Tokyo 2020

China’s Yuan and Chinese Taipei’s Pan Plan to Keep Fighting at Olympics

C.T. Pan Golf - Olympics: Day 4
KAWAGOE, JAPAN - JULY 27: C.T. Pan of Team Chinese Taipei putts during practice for the Mens Golf Competition of the Tokyo Olympic Games on the East Course at Kasumigaseki Country Club on July 27, 2021 in Kawagoe, Saitama, Japan. (Photo by Keyur Khamar/PGA TOUR via Getty Images)
Keyur Khamar/PGA TOUR

Six shots out of a podium finish, China’s Carl Yuan does not intend to throw in the towel at the Olympic Games Tokyo 2020 men’s golf competition after a third round 1-under 70 on Saturday left him with a mountain to climb.

The Chinese No. 1 was disappointed to lose touch of the leaders on a sun-kissed Kasumigaseki Country Club after trading four birdies against three bogeys, including a dropped shot at his last hole which saw him end the day in tied 28th place.

Chinese Taipei’s C.T. Pan fired a second successive 66 to move up to tied 17th place on 7-under, five shots behind Great Britain’s Paul Casey and Carlos Ortiz of Mexico who currently share third place.

American Xander Schauffele ground out a 68 to take a one-shot lead on 14-under 199 over local hero, Hideki Matsuyama (67), who is looking to deliver a gold medal for Japan some three months after an historic Masters Tournament victory which made him his country’s first male major champion.

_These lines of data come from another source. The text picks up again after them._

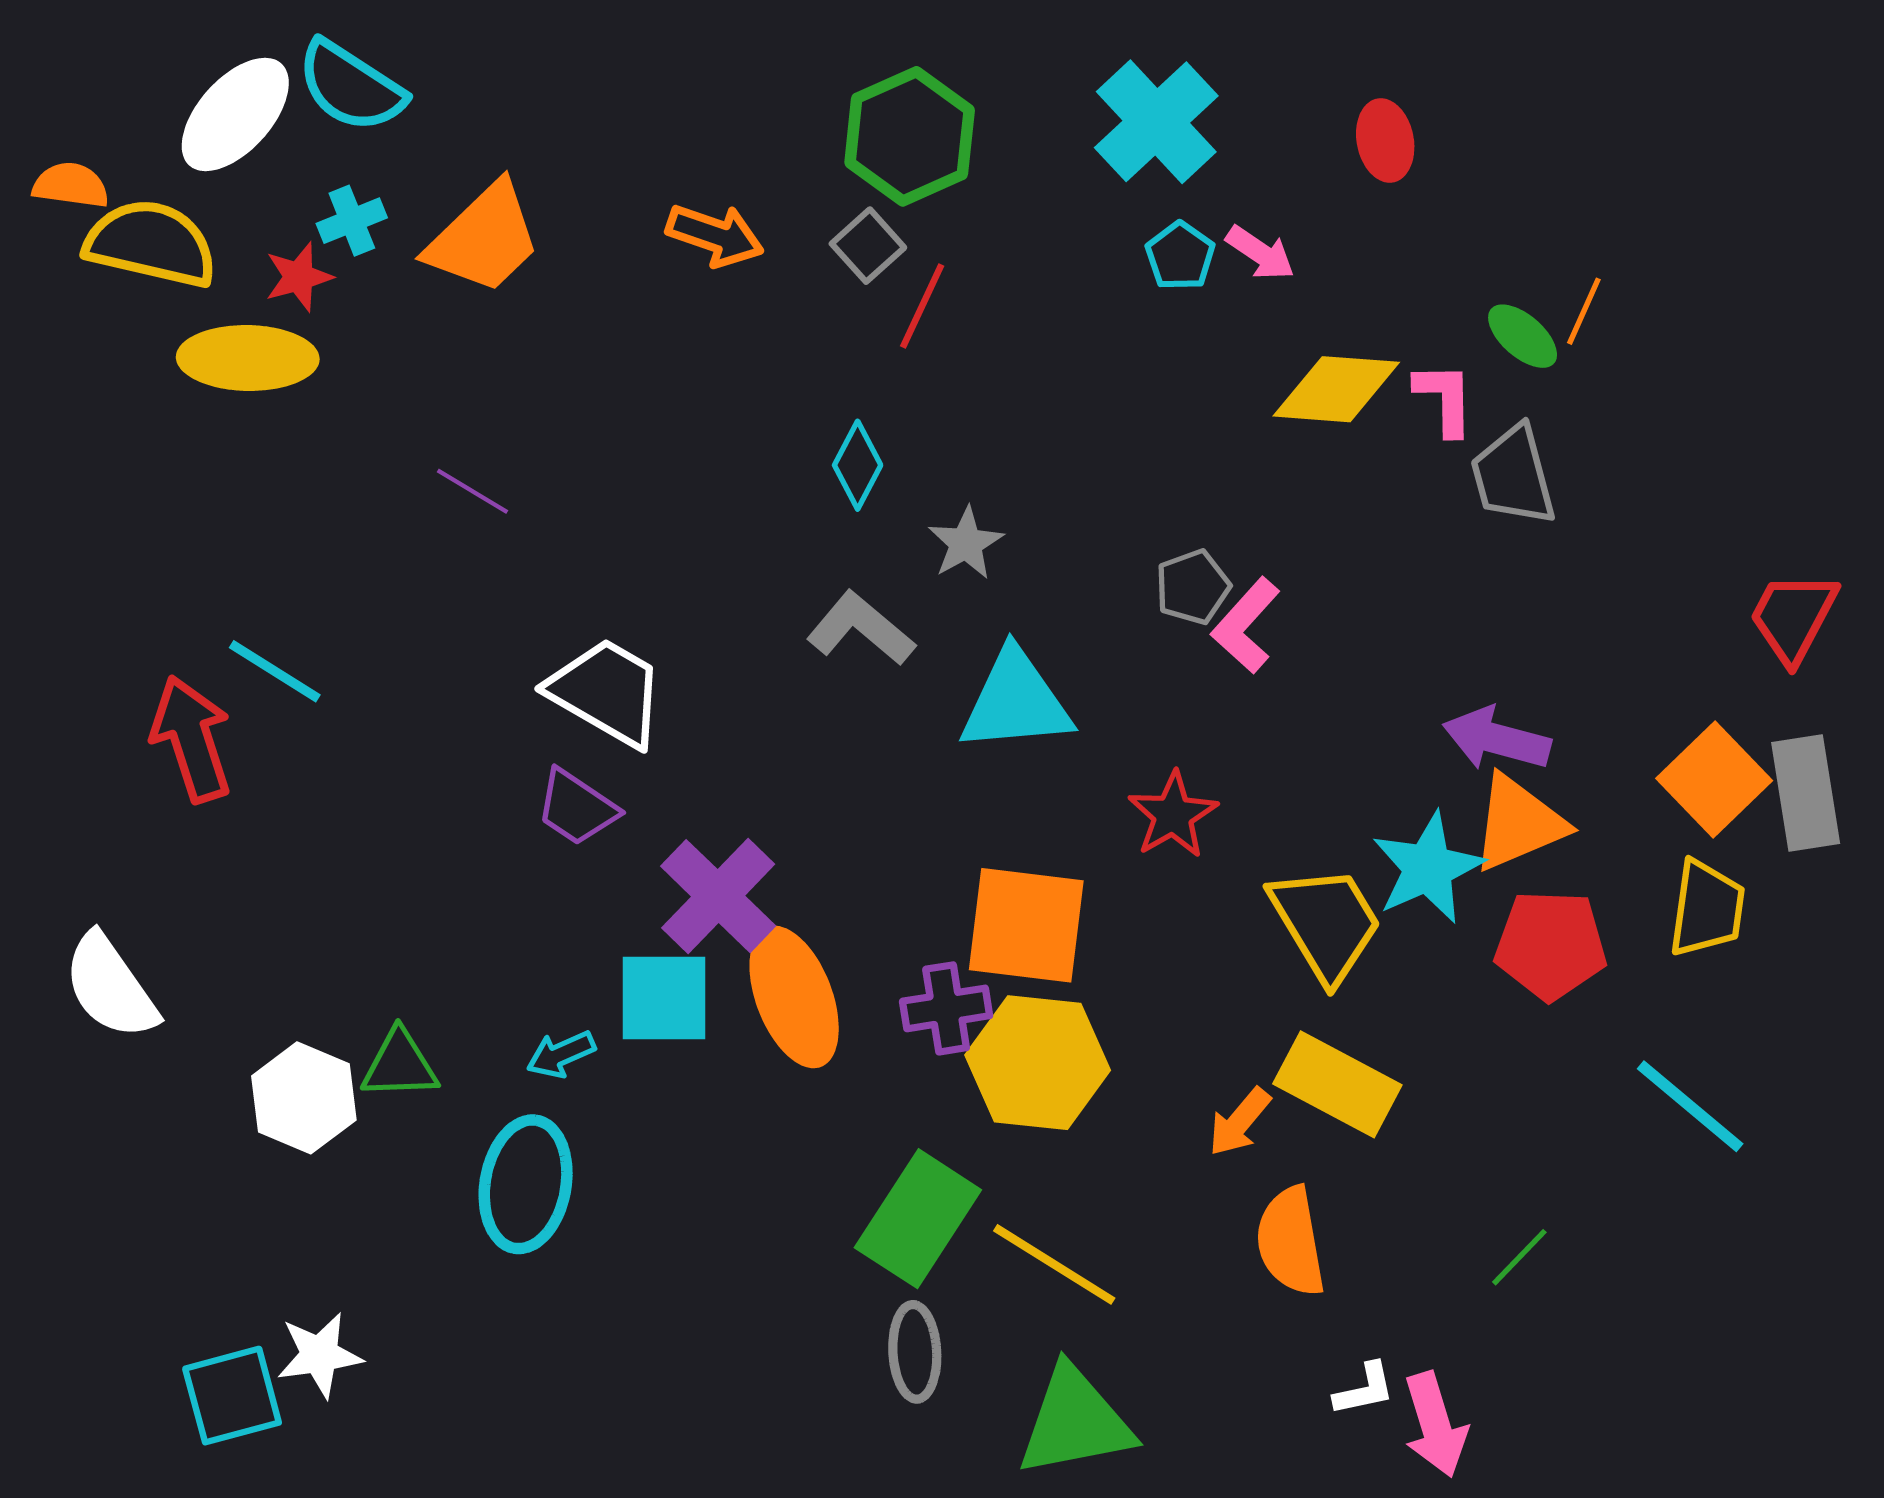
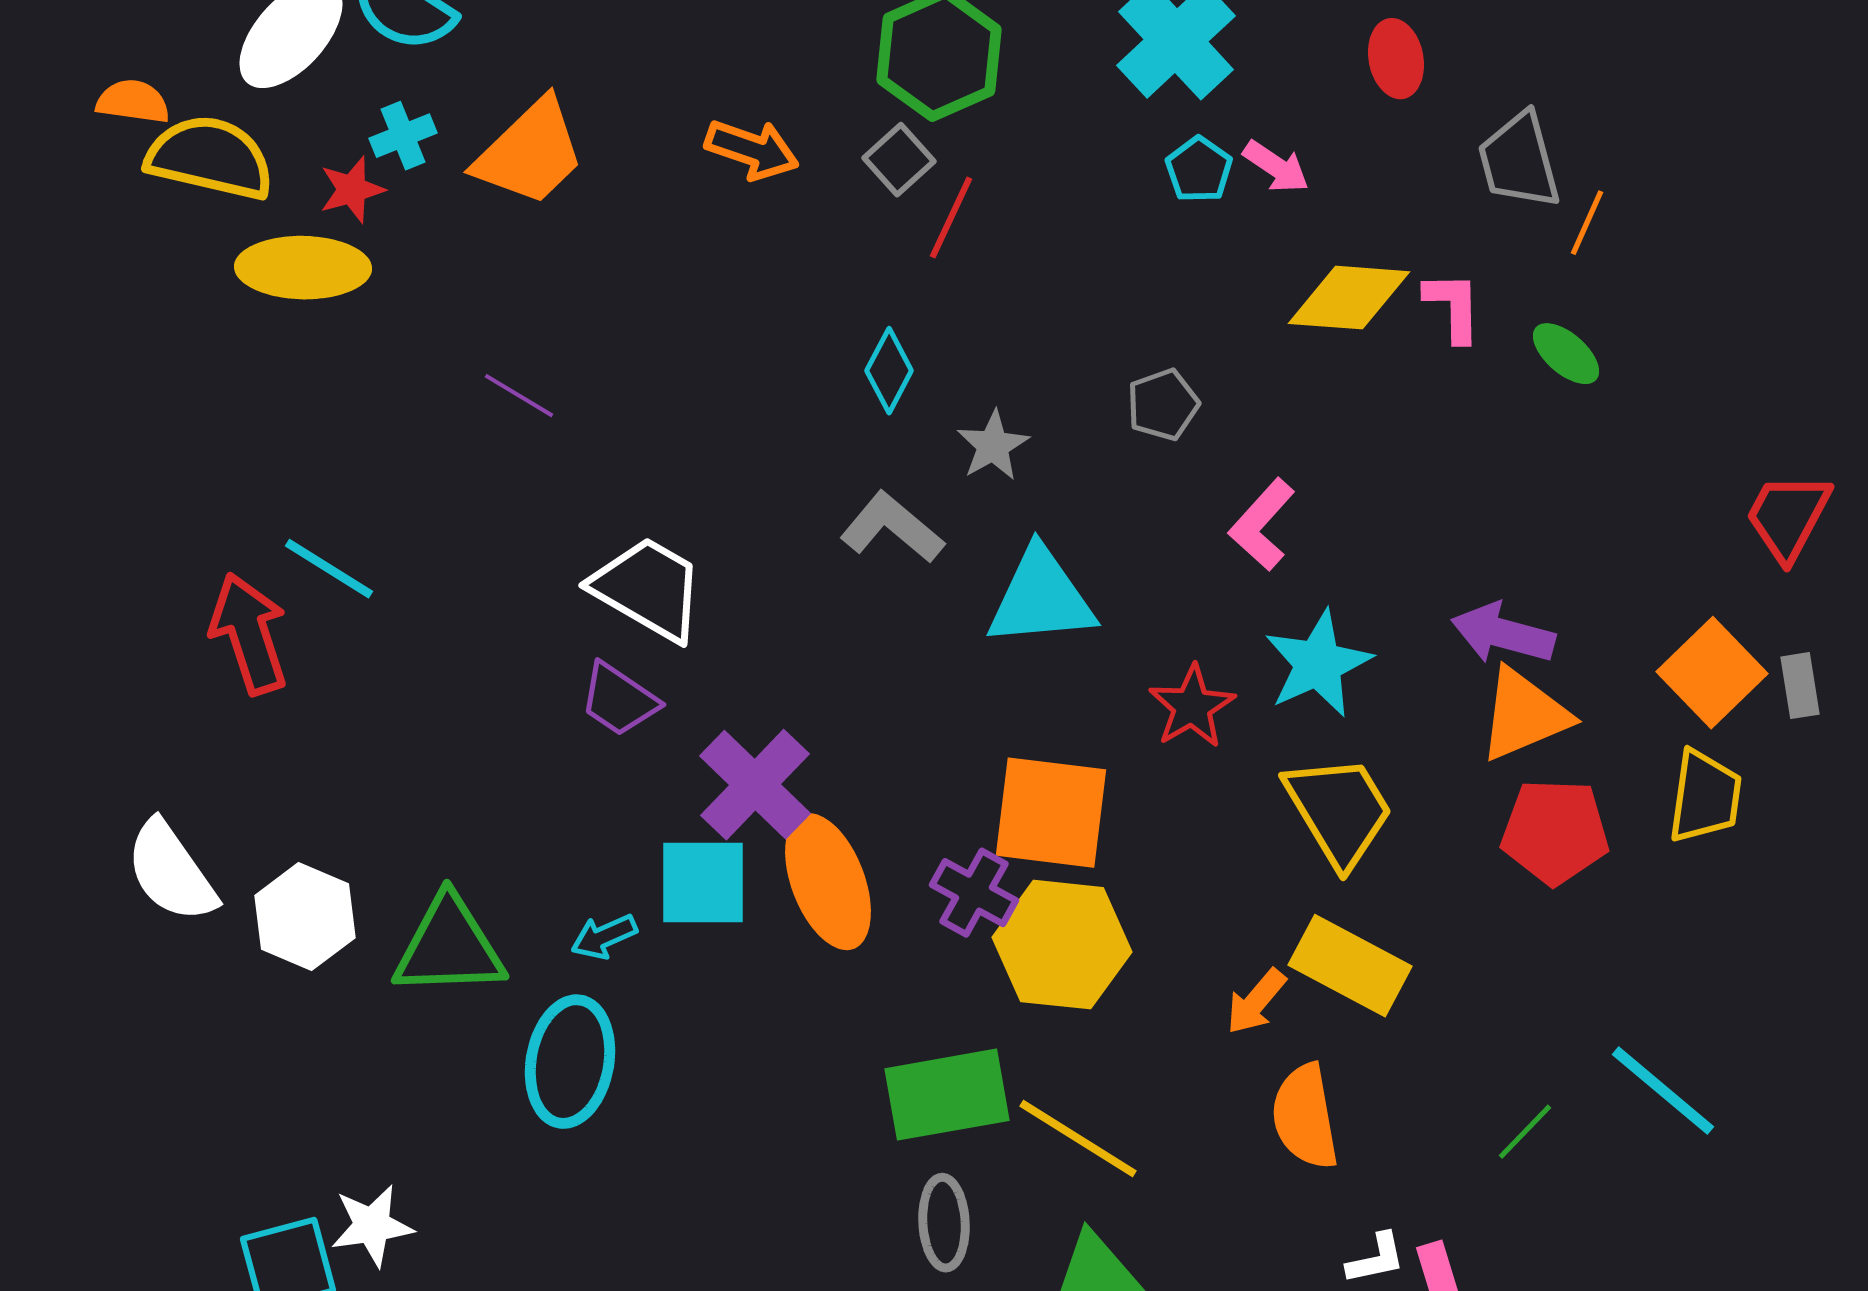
green ellipse: (1523, 336) -> (1566, 354), moved
gray trapezoid: (1513, 476) -> (1519, 161), moved
gray pentagon: (1193, 587) -> (1163, 405), moved
gray rectangle: (1806, 793) -> (1800, 686), size x0.6
cyan star: (1428, 868) -> (1318, 664), moved
purple cross: (946, 1008) -> (974, 893), turned 38
green triangle: (400, 1065) -> (449, 947), size x1.5
white hexagon: (304, 1098) -> (305, 917), moved
cyan line: (1690, 1106) -> (1663, 1091), moved
green rectangle: (918, 1219) -> (947, 1095), turned 47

Yuan, 24, had high hopes of fighting for a medal following earlier rounds of 69 and 68 but was let down by some costly errors. “Honestly, I didn’t play that good. Left quite a few out there and made a few mistakes which I could have easily avoided,” said the Korn Ferry Tour regular.

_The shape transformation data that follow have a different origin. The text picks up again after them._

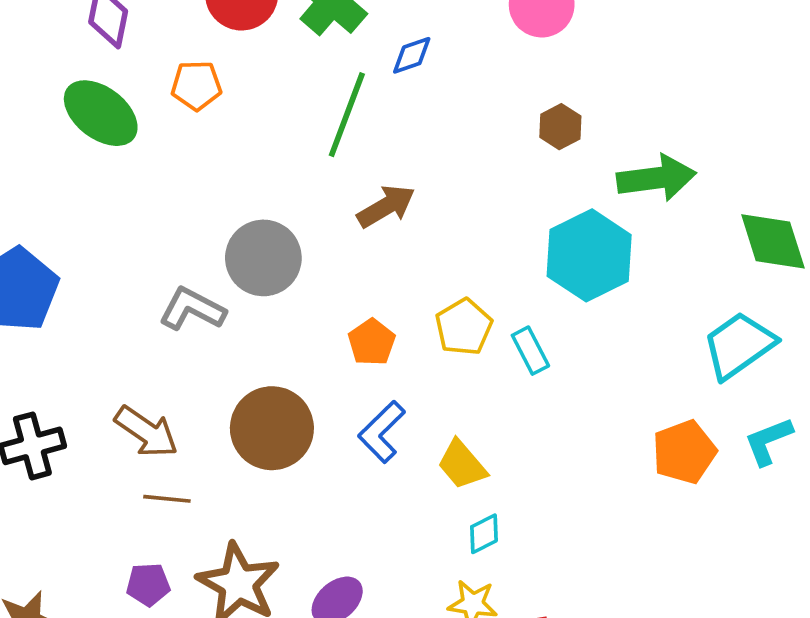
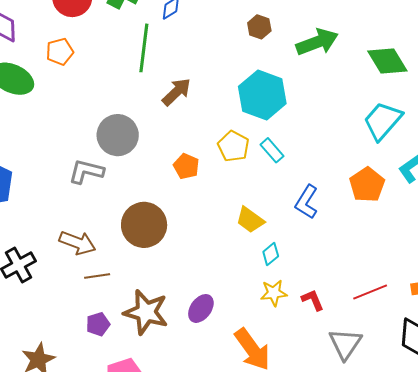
cyan hexagon: (589, 255) -> (262, 95), moved
blue L-shape: (382, 432) -> (307, 202), moved

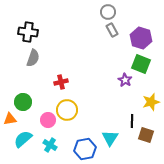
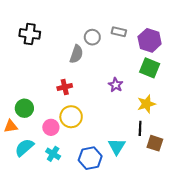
gray circle: (108, 12) -> (92, 37), moved
gray rectangle: (112, 30) -> (119, 32), turned -48
gray semicircle: (33, 58) -> (76, 54), moved
purple star: (125, 80) -> (116, 85), moved
yellow star: (151, 102) -> (146, 104), moved

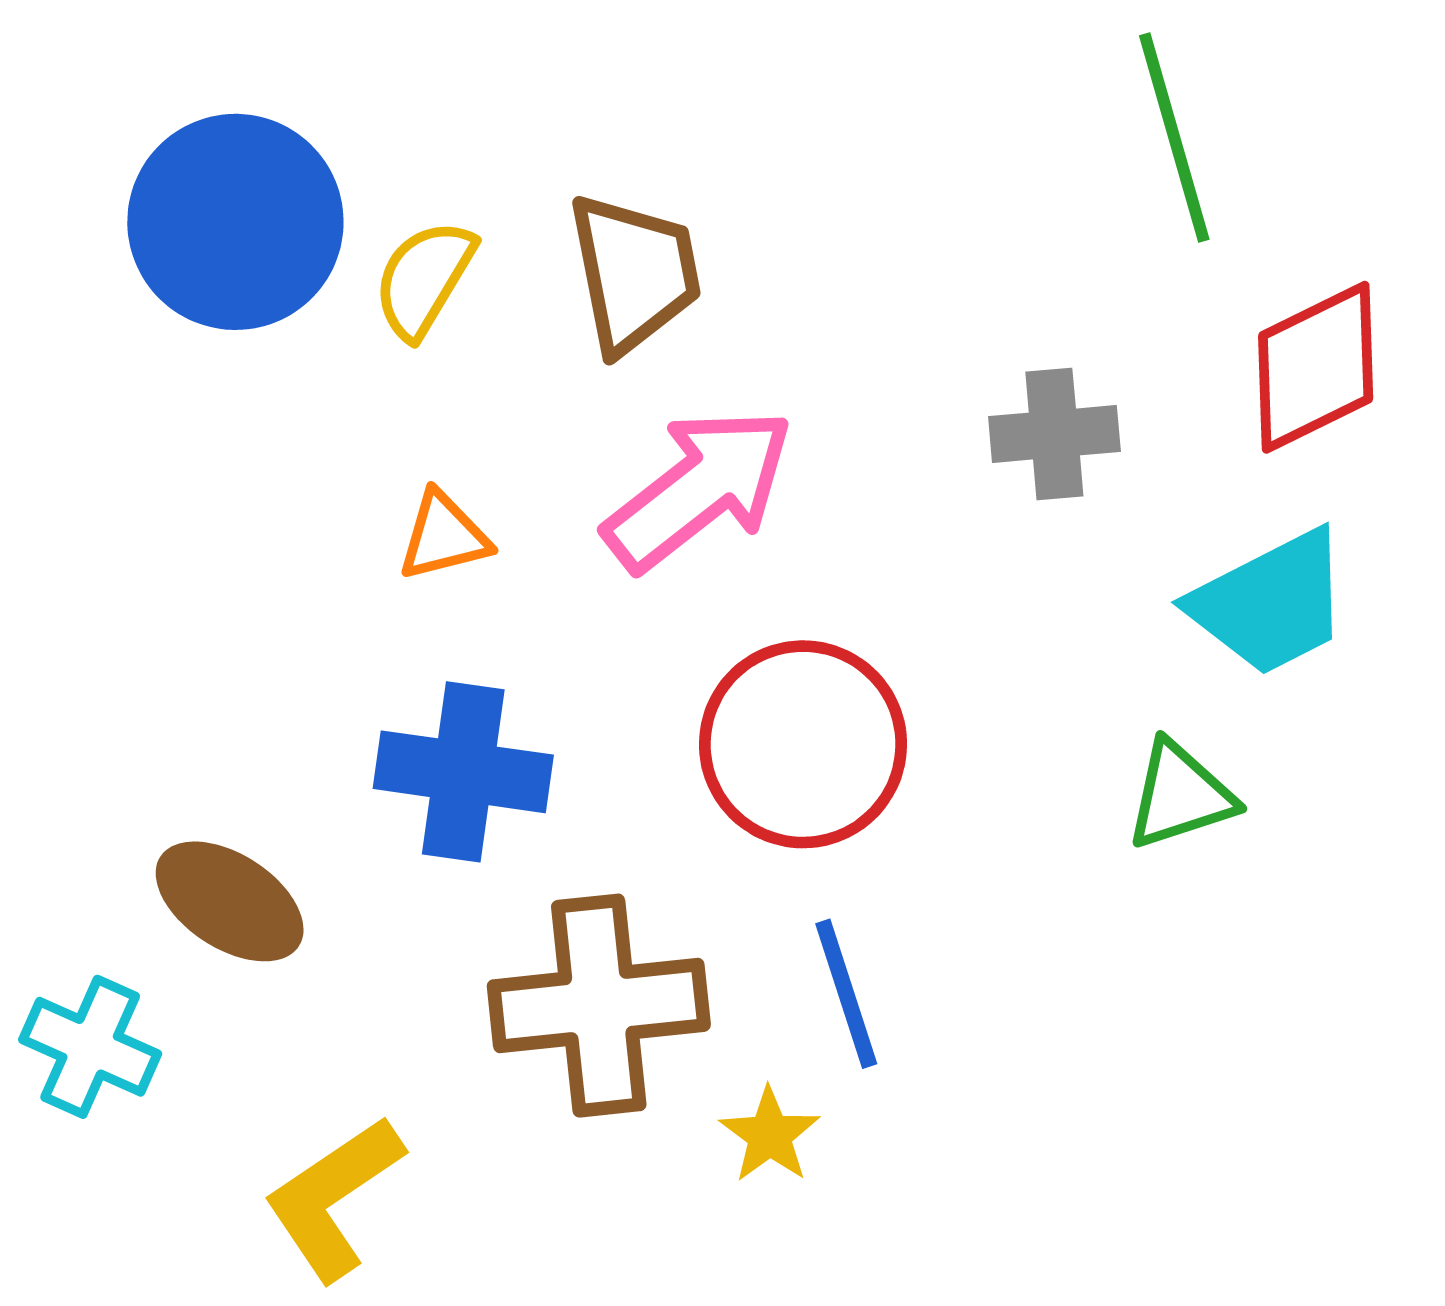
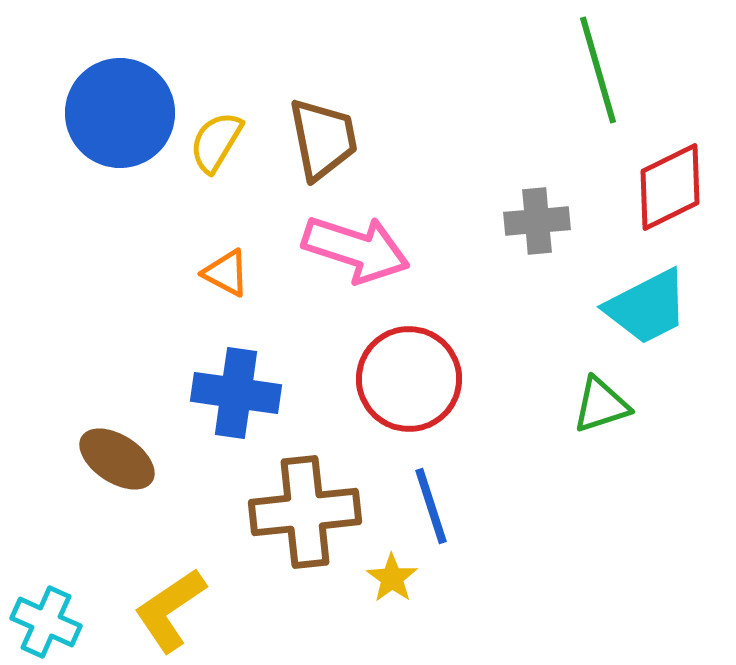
pink arrow: (699, 489) -> (356, 249), turned 56
orange triangle: (444, 536) -> (226, 273), turned 42
cyan cross: (90, 1047) -> (46, 622), moved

“I grinded it hard which I always do. Made some good birdies coming in and some good putts which didn’t drop. I have to learn how to shoot a good score on days when things don’t your way, and stay mentally strong and focus on shot by shot.”

With all to play for on Sunday, Yuan, who won a silver medal for China in the Asian Games three years ago, does not intend to change his game plan although he needs to reel in the top-three leaders for a potential Olympic medal.

“I just have to hit the irons a bit closer and hope for a few putts drop. I would say I wouldn’t need to change much. I think I have a good game plan and just have to really commit to what I’m doing and trust the decisions I make. Just got to be really positive,” he said.

A one-time winner on the PGA TOUR, Pan, who has his wife Michelle on caddying duties, has bounced back strongly with a pair of 66s at Kasumigaseki after a disappointing 74 on Thursday. “5-under last two rounds, it showed I can do it and my game is in it, I just needed an adjustment on my putting stroke after day one, so that really helps,” said Pan.

“It was all putting. I putted terribly, I think I had 37 putts on day one. You can't do that out here, especially with how soft the greens are and how low the scoring will be.”

He hopes to get on a hot streak early in his final round to make a run at a medal, which would mean the world to him. “There are a couple holes that are tough that you just want to get out with a par and easy ones that you definitely want to put yourself in a good position for a 15-footer, 10-footer. Once you get the ball rolling, get the putting hot, I think anything can happen.

“I just love representing my people, my hometown. I've been doing that since I was 11. If you look at my name, my initial, CT, stands for Chinese Taipei. So I was born to do it, I love doing it and I had great success before and I just want to bring another happy news back home for people who are struggling,” added Pan, who is a double gold medal winner in the Asian Games for Chinese Taipei.